*** Opening of Provided records ***
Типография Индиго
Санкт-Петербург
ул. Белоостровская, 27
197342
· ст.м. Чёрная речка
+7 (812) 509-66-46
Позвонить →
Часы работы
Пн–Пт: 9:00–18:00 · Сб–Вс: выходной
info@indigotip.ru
*** Close of Provided records ***
Reproduce each entry word for word.

Типография Индиго
Санкт-Петербург
ул. Белоостровская, 27
197342
· ст.м. Чёрная речка
+7 (812) 509-66-46
Позвонить →
Часы работы
Пн–Пт: 9:00–18:00 · Сб–Вс: выходной
info@indigotip.ru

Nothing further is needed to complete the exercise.